» **What this task involves**:
Every entry must be transcribed without alteration.

---

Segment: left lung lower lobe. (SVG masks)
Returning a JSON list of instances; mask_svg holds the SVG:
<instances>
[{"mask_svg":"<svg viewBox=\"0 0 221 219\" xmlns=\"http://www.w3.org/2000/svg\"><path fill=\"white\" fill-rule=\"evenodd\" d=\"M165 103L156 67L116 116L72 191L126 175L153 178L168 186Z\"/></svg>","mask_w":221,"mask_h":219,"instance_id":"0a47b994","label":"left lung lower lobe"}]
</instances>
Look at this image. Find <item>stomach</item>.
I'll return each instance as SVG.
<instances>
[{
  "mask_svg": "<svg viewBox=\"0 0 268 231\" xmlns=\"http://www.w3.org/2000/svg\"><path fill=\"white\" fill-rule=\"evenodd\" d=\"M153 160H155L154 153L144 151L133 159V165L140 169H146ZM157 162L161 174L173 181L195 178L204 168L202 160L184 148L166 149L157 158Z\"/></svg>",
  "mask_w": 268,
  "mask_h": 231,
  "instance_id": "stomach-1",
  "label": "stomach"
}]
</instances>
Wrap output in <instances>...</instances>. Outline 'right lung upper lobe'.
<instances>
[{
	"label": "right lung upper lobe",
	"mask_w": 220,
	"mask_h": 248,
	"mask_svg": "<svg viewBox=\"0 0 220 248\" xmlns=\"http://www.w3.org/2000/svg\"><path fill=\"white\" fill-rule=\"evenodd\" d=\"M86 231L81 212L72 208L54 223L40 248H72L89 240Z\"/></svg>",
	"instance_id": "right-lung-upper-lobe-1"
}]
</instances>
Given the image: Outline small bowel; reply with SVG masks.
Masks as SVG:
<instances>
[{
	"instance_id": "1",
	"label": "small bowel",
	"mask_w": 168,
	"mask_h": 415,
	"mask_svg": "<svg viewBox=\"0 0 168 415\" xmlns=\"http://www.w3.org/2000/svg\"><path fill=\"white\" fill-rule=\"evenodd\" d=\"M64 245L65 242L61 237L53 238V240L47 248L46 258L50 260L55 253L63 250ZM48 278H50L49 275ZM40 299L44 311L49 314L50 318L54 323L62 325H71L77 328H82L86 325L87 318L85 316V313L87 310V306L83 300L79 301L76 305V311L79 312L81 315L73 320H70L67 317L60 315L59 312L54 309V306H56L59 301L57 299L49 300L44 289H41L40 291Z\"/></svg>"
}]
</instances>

---

» **Response below**:
Segment: left lung lower lobe. (SVG masks)
Returning a JSON list of instances; mask_svg holds the SVG:
<instances>
[{"mask_svg":"<svg viewBox=\"0 0 221 219\" xmlns=\"http://www.w3.org/2000/svg\"><path fill=\"white\" fill-rule=\"evenodd\" d=\"M165 103L156 67L116 116L72 191L126 175L153 178L168 186Z\"/></svg>","mask_w":221,"mask_h":219,"instance_id":"0a47b994","label":"left lung lower lobe"}]
</instances>
Look at this image. Find <item>stomach</item>.
I'll return each instance as SVG.
<instances>
[{
  "mask_svg": "<svg viewBox=\"0 0 268 231\" xmlns=\"http://www.w3.org/2000/svg\"><path fill=\"white\" fill-rule=\"evenodd\" d=\"M153 160H155L154 153L144 151L133 159V165L140 169H146ZM157 162L161 174L173 181L195 178L204 168L202 160L184 148L166 149L157 158Z\"/></svg>",
  "mask_w": 268,
  "mask_h": 231,
  "instance_id": "stomach-1",
  "label": "stomach"
}]
</instances>
Wrap output in <instances>...</instances>. Outline 'right lung upper lobe'.
<instances>
[{
	"label": "right lung upper lobe",
	"mask_w": 220,
	"mask_h": 248,
	"mask_svg": "<svg viewBox=\"0 0 220 248\" xmlns=\"http://www.w3.org/2000/svg\"><path fill=\"white\" fill-rule=\"evenodd\" d=\"M86 231L81 212L72 208L54 223L40 248H72L89 240Z\"/></svg>",
	"instance_id": "right-lung-upper-lobe-1"
}]
</instances>
Given the image: Outline small bowel; reply with SVG masks.
Masks as SVG:
<instances>
[{
	"instance_id": "1",
	"label": "small bowel",
	"mask_w": 168,
	"mask_h": 415,
	"mask_svg": "<svg viewBox=\"0 0 168 415\" xmlns=\"http://www.w3.org/2000/svg\"><path fill=\"white\" fill-rule=\"evenodd\" d=\"M64 245L65 242L61 237L53 238V240L47 248L46 258L50 260L55 253L63 250ZM48 278H50L49 275ZM40 299L44 311L49 314L50 318L54 323L62 325H71L77 328H82L86 325L87 318L85 316V313L87 310V306L83 300L79 301L76 305V311L79 312L81 315L73 320H70L67 317L60 315L59 312L54 309V306H56L59 301L57 299L49 300L44 289H41L40 291Z\"/></svg>"
}]
</instances>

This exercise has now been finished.